Why Seeing is Believing
We all process huge quantities of information every day. That information relates to the business or profession we work in and our personal lives, such as investment information, financial obligations, our children’s school performance, and even how well our favorite sports teams are doing.
To make sense of all of this information, we generally organize it in some fashion so that we can see what is happening over time.
With our children, for example, we look at their current grades and combine them with past performance to come up with that all-important grade point average.
How The Prostate Cancer PSA Tracker Saves Lives
We created the PSA Tracker as an easy trend visualization tool to reduce men’s risk of receiving a surprise metastatic prostate cancer diagnosis.
It’s a very simple device and can be downloaded from the “PSA Tracker” tab at our home website, 29000Men.org. The PSA Tracker is a simple matrix that holds date and total and Free PSA values.
Once the annual PSA values are entered, simply connect the dots. If the trend line is up, its time to talk with a doctor. If the total value changes more than .75 from one year to the next, this is of immediate concern.
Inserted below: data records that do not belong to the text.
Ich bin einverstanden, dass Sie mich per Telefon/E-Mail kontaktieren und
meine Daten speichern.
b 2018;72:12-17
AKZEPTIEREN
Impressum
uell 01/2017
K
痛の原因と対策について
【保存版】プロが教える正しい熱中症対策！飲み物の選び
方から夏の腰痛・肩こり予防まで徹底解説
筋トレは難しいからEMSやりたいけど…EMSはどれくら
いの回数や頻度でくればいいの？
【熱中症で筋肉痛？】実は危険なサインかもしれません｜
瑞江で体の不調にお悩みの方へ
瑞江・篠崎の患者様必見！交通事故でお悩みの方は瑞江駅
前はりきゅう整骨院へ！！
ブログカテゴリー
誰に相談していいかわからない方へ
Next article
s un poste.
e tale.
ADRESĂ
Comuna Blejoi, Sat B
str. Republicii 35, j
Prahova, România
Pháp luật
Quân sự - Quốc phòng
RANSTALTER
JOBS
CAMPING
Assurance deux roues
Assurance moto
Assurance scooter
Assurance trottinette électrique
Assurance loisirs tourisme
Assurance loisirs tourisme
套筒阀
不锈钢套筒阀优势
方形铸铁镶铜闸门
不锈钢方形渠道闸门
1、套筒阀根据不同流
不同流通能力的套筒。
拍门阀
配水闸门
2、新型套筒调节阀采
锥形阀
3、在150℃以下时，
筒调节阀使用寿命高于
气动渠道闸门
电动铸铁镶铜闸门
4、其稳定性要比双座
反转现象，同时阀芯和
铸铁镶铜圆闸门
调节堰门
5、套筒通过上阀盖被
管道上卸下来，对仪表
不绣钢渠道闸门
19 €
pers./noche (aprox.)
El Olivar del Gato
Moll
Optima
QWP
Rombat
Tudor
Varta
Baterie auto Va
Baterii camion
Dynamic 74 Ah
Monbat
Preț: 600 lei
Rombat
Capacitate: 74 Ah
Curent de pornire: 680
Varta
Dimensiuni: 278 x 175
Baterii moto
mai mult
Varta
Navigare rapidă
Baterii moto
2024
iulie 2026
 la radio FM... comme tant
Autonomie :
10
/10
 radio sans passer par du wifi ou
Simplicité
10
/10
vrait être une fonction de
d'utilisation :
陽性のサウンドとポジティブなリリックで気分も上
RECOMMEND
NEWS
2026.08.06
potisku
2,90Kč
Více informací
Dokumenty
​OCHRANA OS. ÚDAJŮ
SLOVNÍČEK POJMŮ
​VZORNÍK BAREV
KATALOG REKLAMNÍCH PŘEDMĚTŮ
The Free PSA should be equal to or greater than the total PSA number. For example, with a total PSA of 2.0, the Free should value should be .50 or greater. Again, if the Free to total PSA ratio is less than .25, it’s time for a conversation with an urologist.
Why People Seem to “Get” the Data Visualization of the PSA Tracker
I’ve had dozens and dozens of conversation with men and women since I started this trip and they almost invariably are theoretical until I pull out the PSA Tracker and show them the simple matrix. Once I do that, they instantly see what they need to do and the danger signal they need to watch for.